At the same time, a trilinear form \(b(\cdot ,\cdot ,\cdot )\) on \(X\times X\times X\) is introduced by

$$\begin{aligned} b(u,v,w)=(u\cdot \nabla v,w),\ \ u, v, w\in X, \end{aligned}$$

which has the following properties(cf.,[25, 35]):

$$\begin{aligned} b(u,v,w)= & {} -b(u,w,v),\ \ b(u,v,v)=0,\ \ \quad \forall u,v,w\in X,\\ \Vert b(u,v,w)\Vert\le & {} M\Vert \nabla u\Vert \Vert \nabla v\Vert \Vert \nabla w\Vert , \ \ \quad \forall u,v,w\in X. \end{aligned}$$

For the readers convenience, we recall the definitions of Mittag-Leffler function and the Caputo fractional differential operator.
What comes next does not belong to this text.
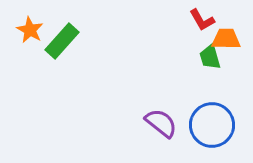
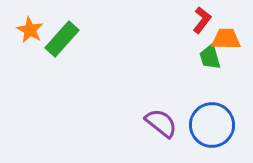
red L-shape: rotated 112 degrees counterclockwise
green rectangle: moved 2 px up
We shall use extensively the Mittag-Leffler function \(E_{\alpha ,\beta }(z)\) [1] defined by

$$\begin{aligned} E_{\alpha ,\beta }(z)=\sum \limits _{k=0}^{\infty }\frac{z^k}{\varGamma (k\alpha +\beta )}, \quad z\in \mathbb {C}, \end{aligned}$$

where \(\varGamma (.)\) is the standard Gamma function defined as

$$\begin{aligned} \varGamma (z)=\int _0^\infty t^{z-1}e^{-t}\mathrm {d}t, \quad \mathfrak {R}(z)>0. \end{aligned}$$

Definition 1

[1] Let \(\alpha \in (0,1)\), the expression

$$\begin{aligned} cD^{\alpha }_tu(t)=\frac{1}{\varGamma (1-\alpha )}\int _0^t(t-s)^{-\alpha }\frac{d}{ds}u(s)\mathrm {d}s \end{aligned}$$

is called the Caputo fractional derivative of order \(\alpha \) of the function u.
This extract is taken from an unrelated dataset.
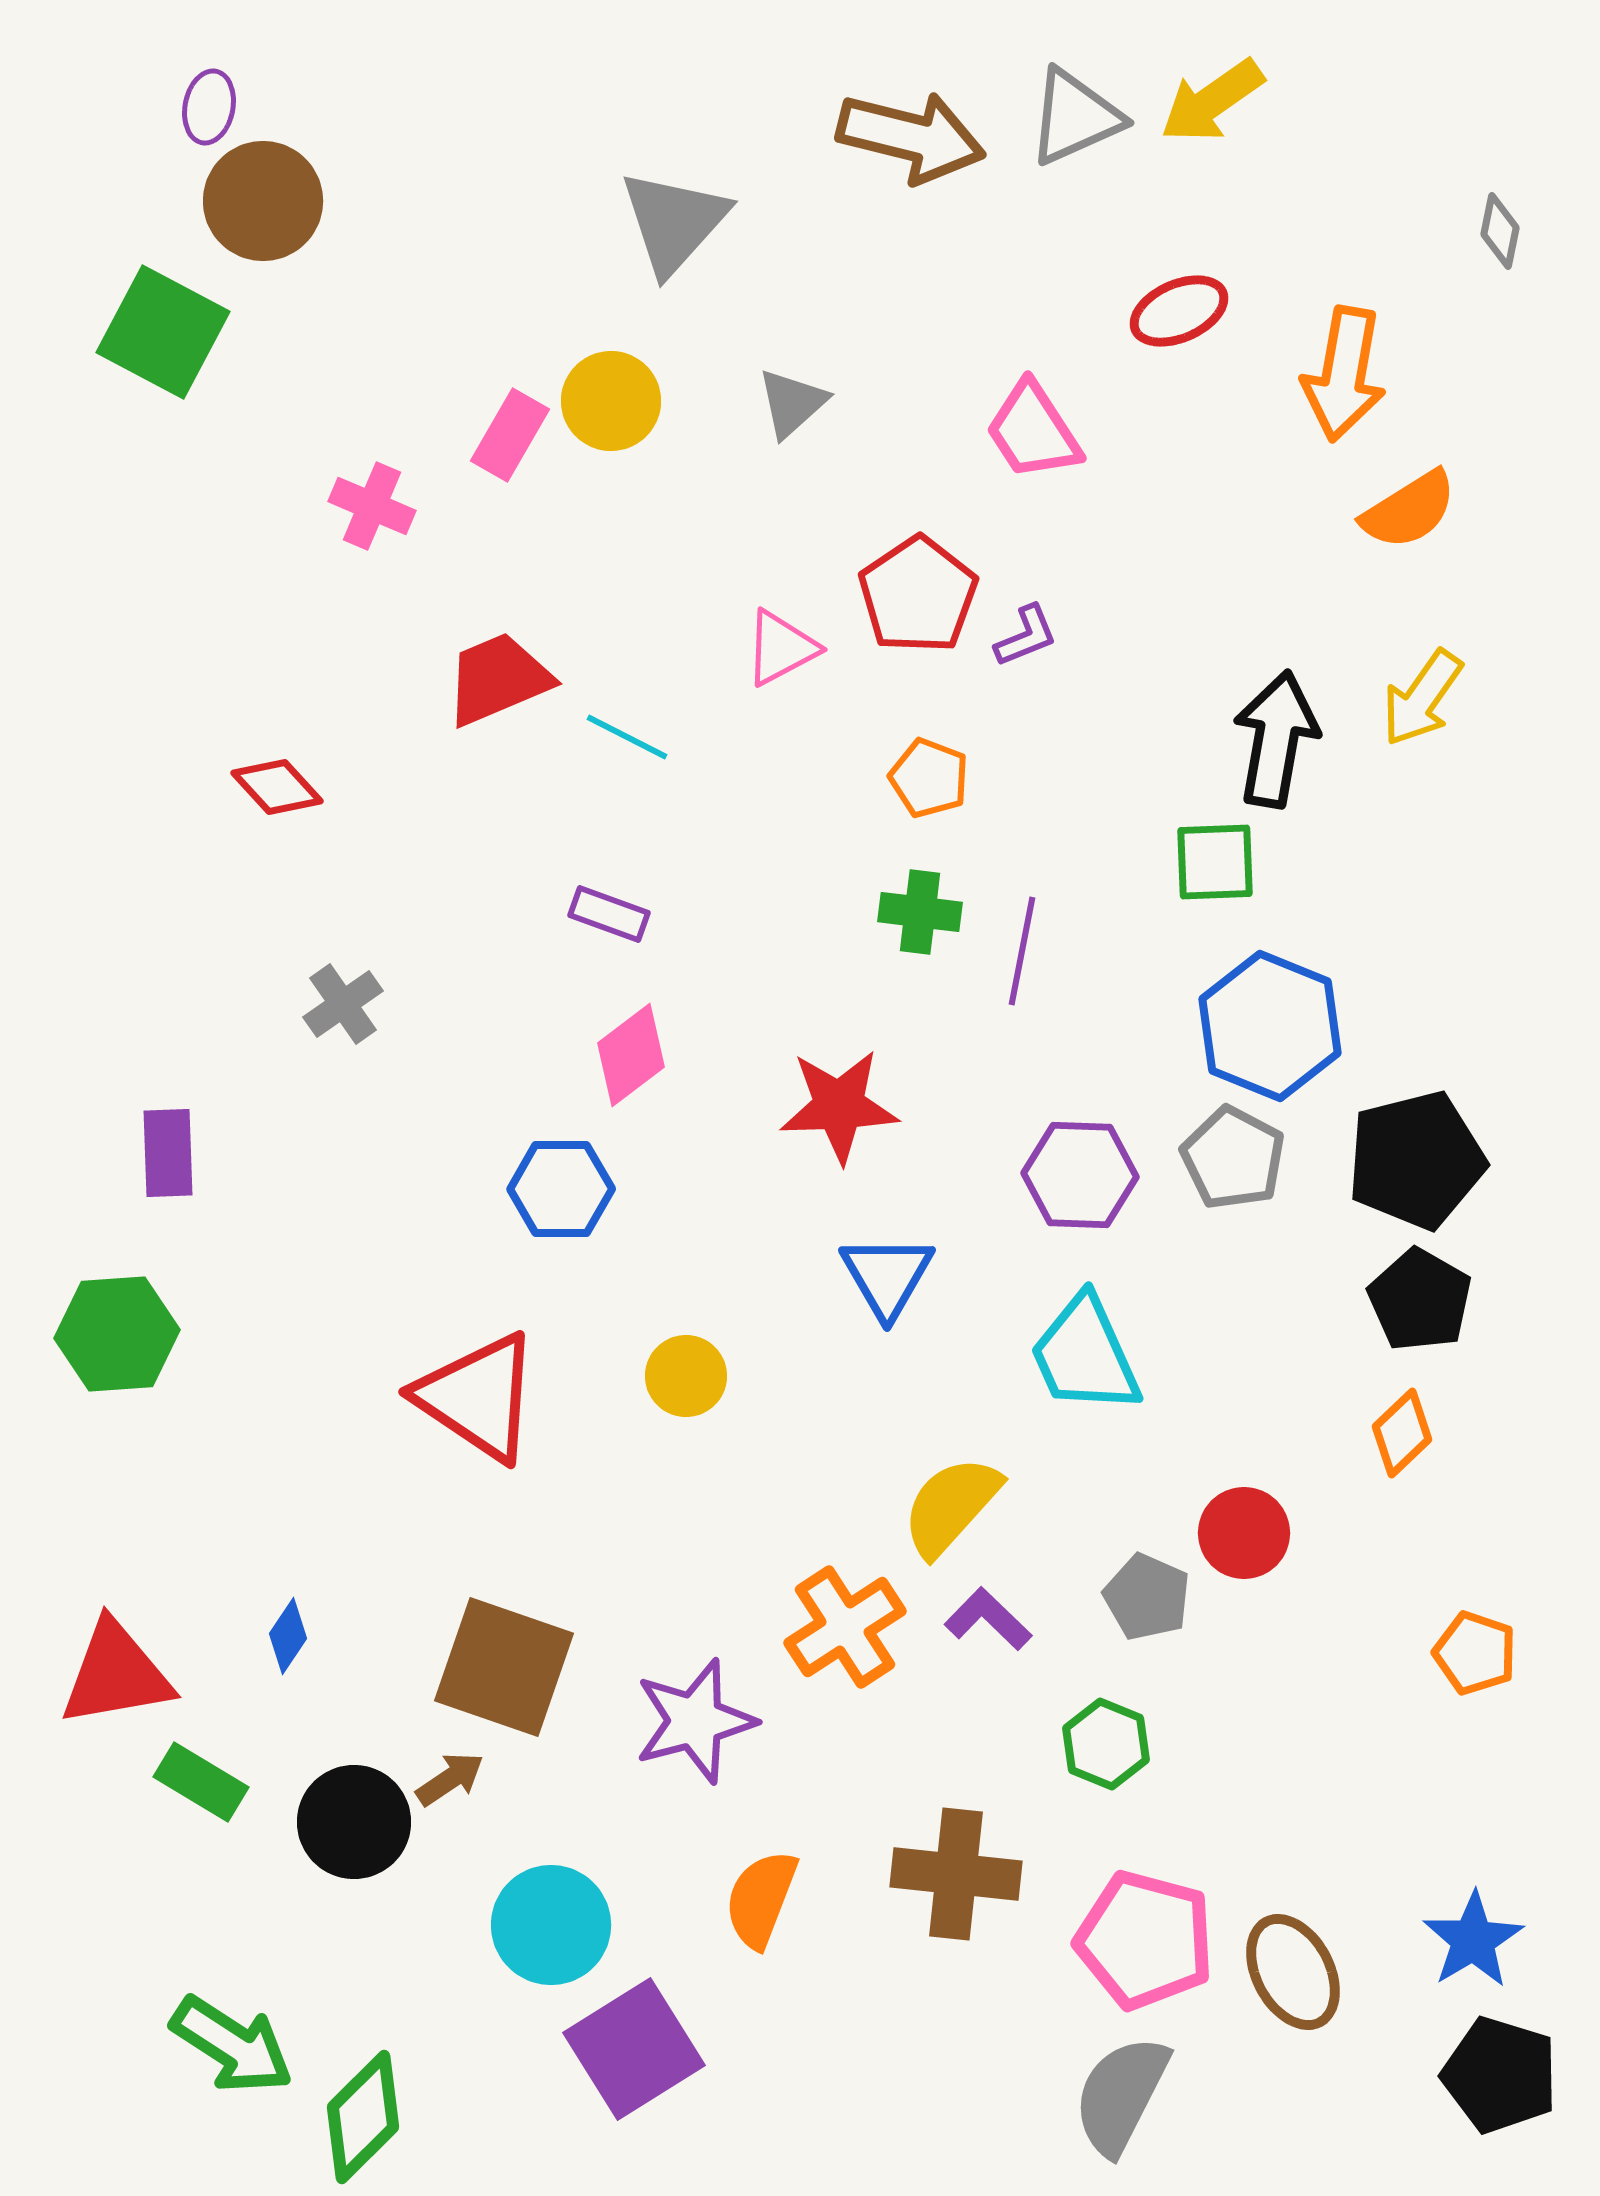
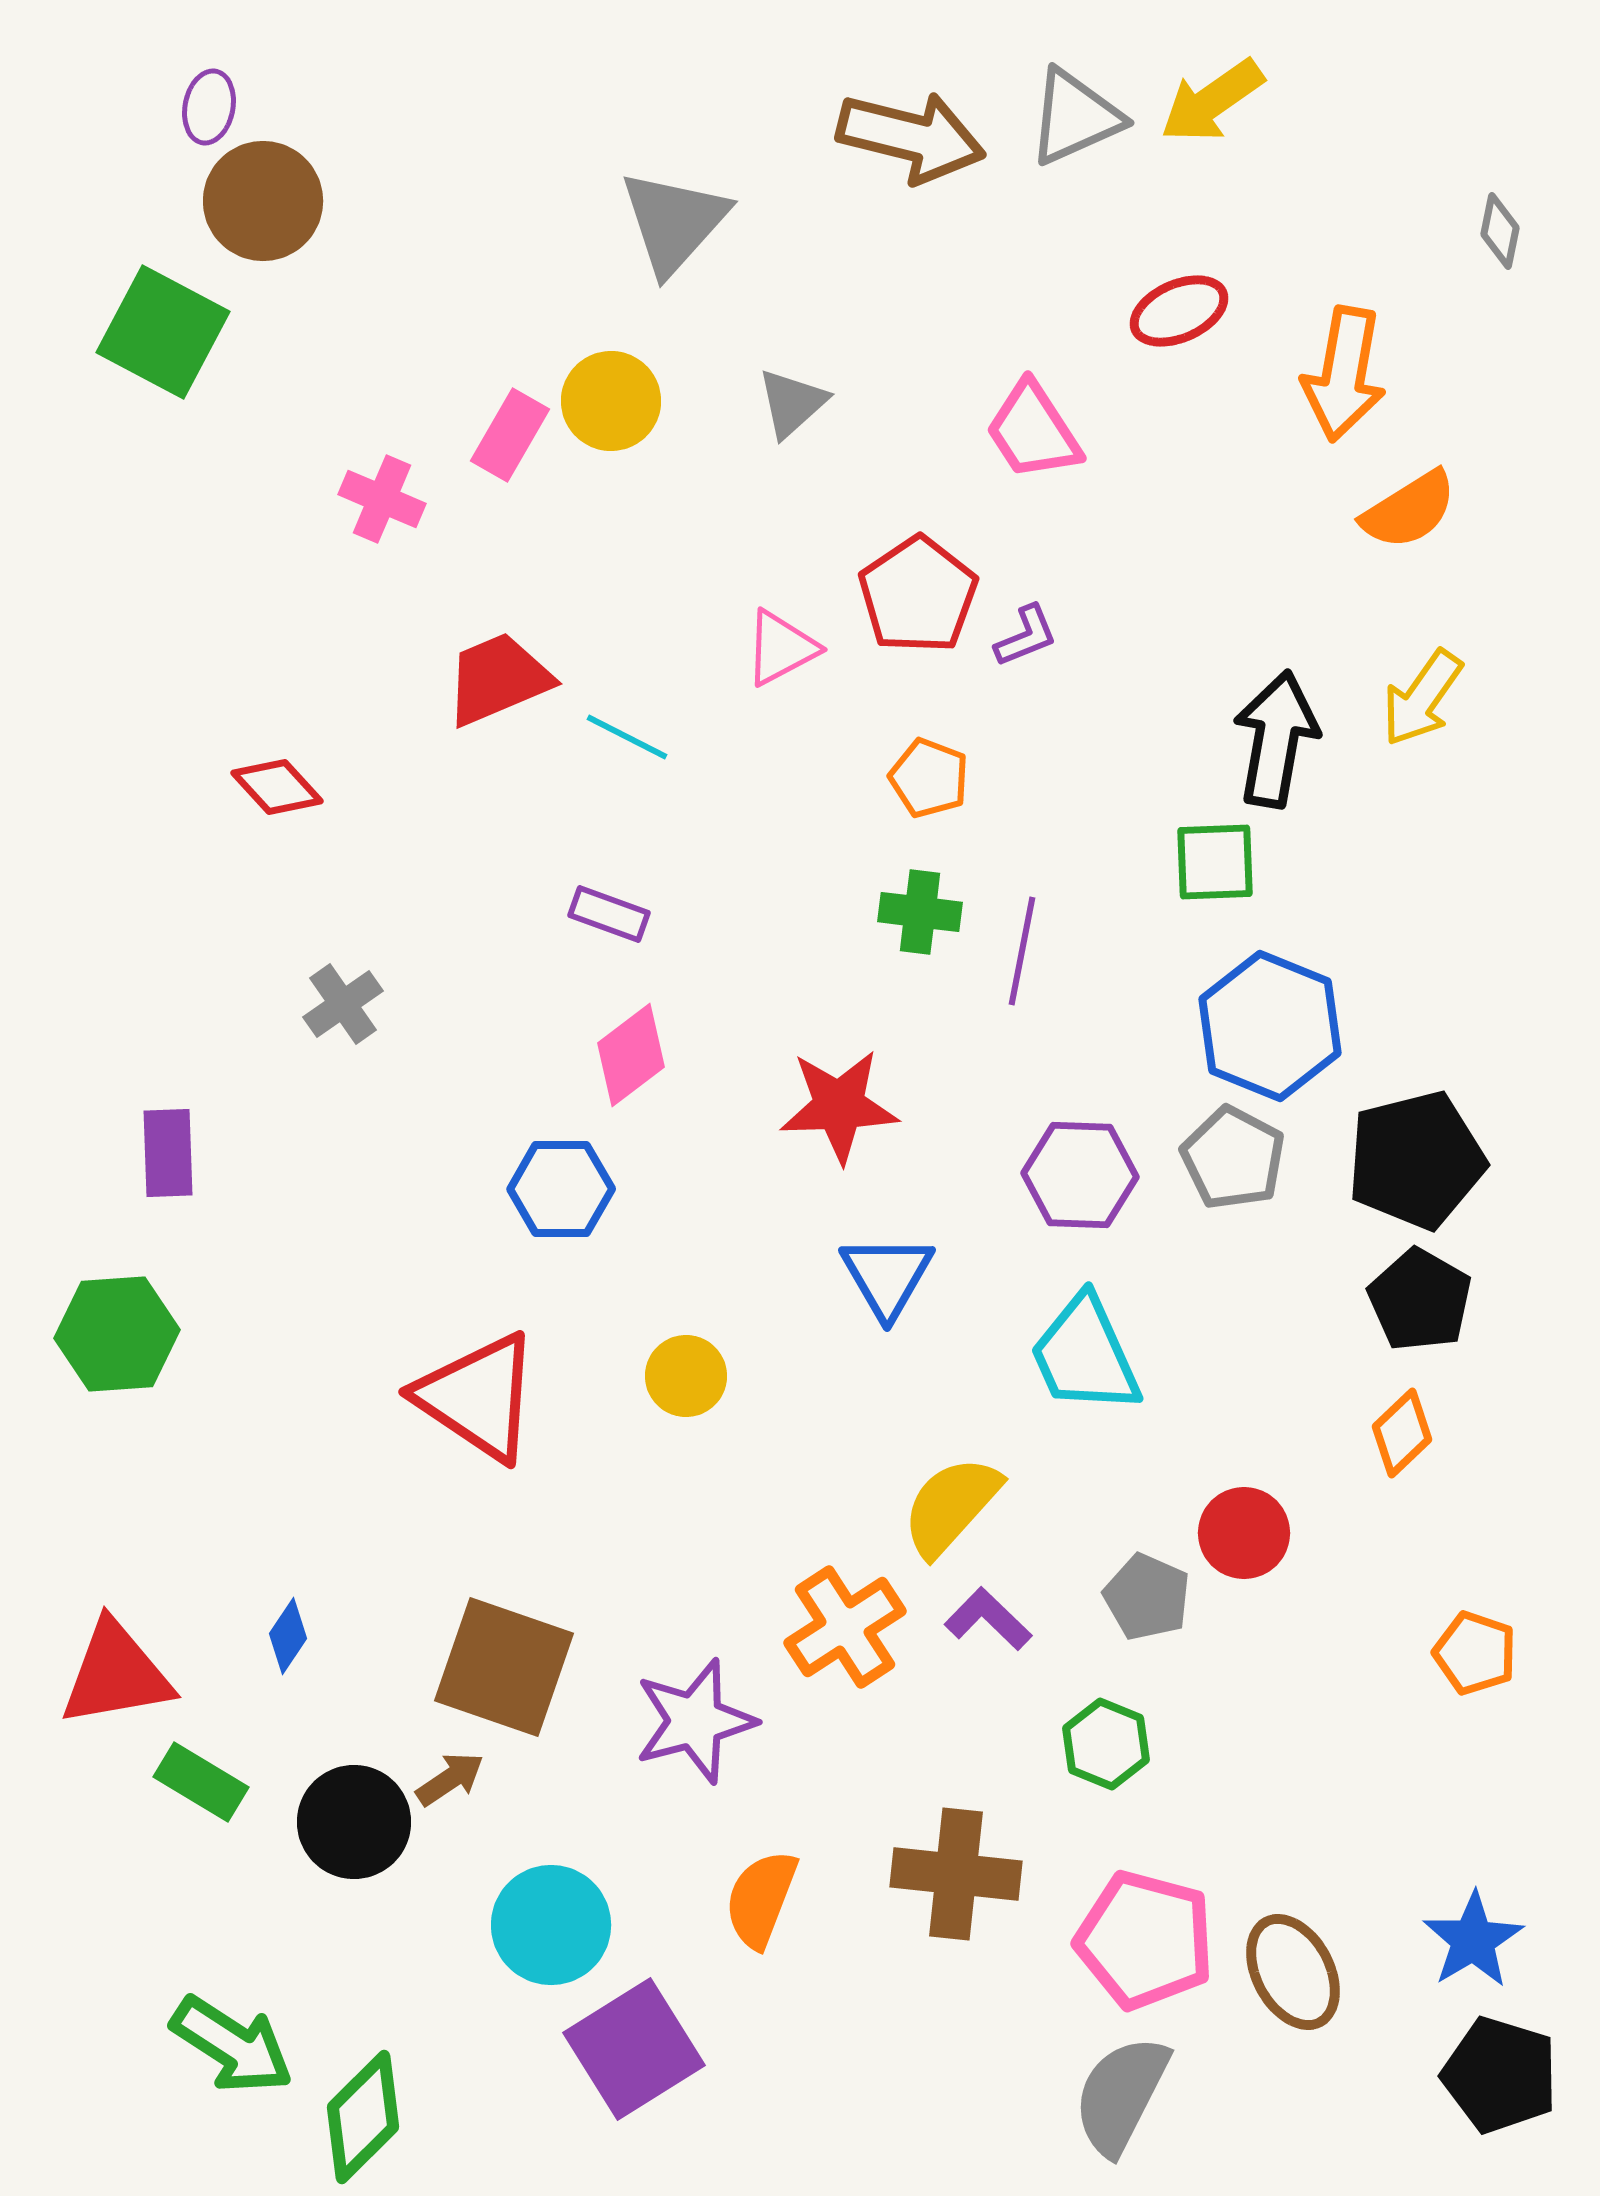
pink cross at (372, 506): moved 10 px right, 7 px up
3 Space Semi-discretization

In this section, we will give the weak formulation of (1), describe the semidiscrete Galerkin approximations and then derive the error estimates for the velocity about space discretization. From now on, we denote by h with \(0<h<1\) a real positive discretization parameter tending to zero.

3.1 Semidiscrete Fractional Navier–Stokes Equations

With the notations in Sect. 2, the variational formulation of (1) is as follows: find \((u,p)\in (X,M)\) for all \(t\in [0,T]\) such that for all \((\phi ,q)\in (X,M)\)
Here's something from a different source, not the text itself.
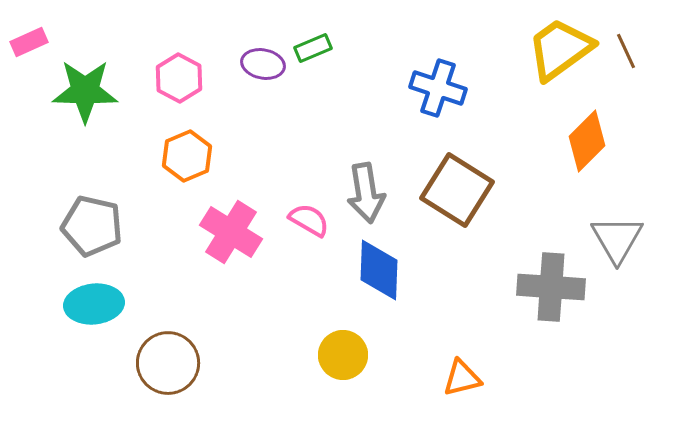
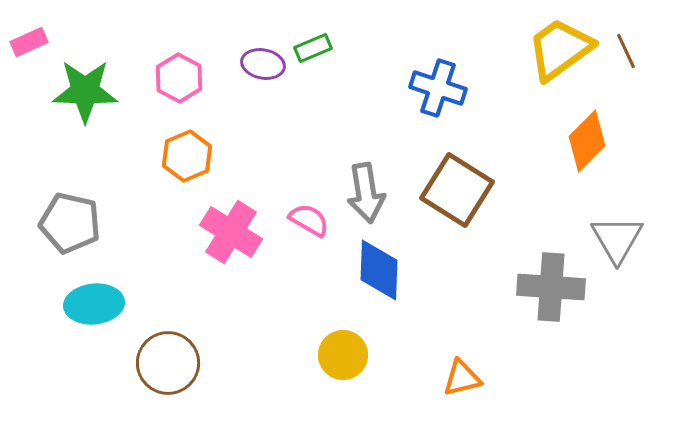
gray pentagon: moved 22 px left, 3 px up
$$\begin{aligned} \left\{ \begin{array}{ll} \left( cD^{\alpha }_tu,\phi \right) +a(u,\phi )+b(u,u,\phi )-d(\phi ,p)+d(u,q)=(f,\phi ),\\ u(x,0)=u_{0}. \end{array}\right. \end{aligned}$$
(2)

We introduce the finite element subspace \((X_h,M_h)\) of \((X,M), Y_h\subset Y\) and define the subspace \(V_h\) of \(X_h\) given by

$$\begin{aligned} V_h=\{v_h\in X_h, \text {div}v_h=0\}. \end{aligned}$$

We assume that the couple \((X_h, M_h)\) satisfies the discrete LBB(or named inf-sup) condition

$$\begin{aligned} \sup \limits _{v_h\in X_h}\frac{\left( \varphi _h, \text {div} v_h\right) }{\Vert v_h\Vert _1}\ge \beta \Vert \varphi _h\Vert , \quad \forall \varphi _h\in M_h, \end{aligned}$$
(3)

where \(\beta >0\) is a constant.

Let \(P_h:Y\rightarrow V_h\) denotes the \(L^2\)-orthogonal projection defined by

$$\begin{aligned} \left( P_hv,v_h\right) =(v,v_h),\ \ v\in Y,\ \ v_h\in V_h. \end{aligned}$$

The operator \(\overline{E}_h(t)\) is introduced by

$$\begin{aligned} \overline{E}_h(t)v_h=\sum \limits _{j=1}^\infty t^{\alpha -1}E_{\alpha ,\alpha }\left( -\lambda _j^h t^\alpha \right) \left( v,\varphi _j^h\right) \varphi _j^h,\ \ v_h\in X_h, \end{aligned}$$
(4)

where \(\{\lambda _j^h\}_{j=1}^{N}\) and \(\{\varphi _j^h\}_{j=1}^{N}\) are respectively the eigenvalues and the eigenfunctions of the discrete Laplace operator \(-\varDelta _h\) defined by \(-(\varDelta _h\psi , \chi )=(\nabla \psi , \nabla \chi ),\ \ \forall \psi , \chi \in X_h.\)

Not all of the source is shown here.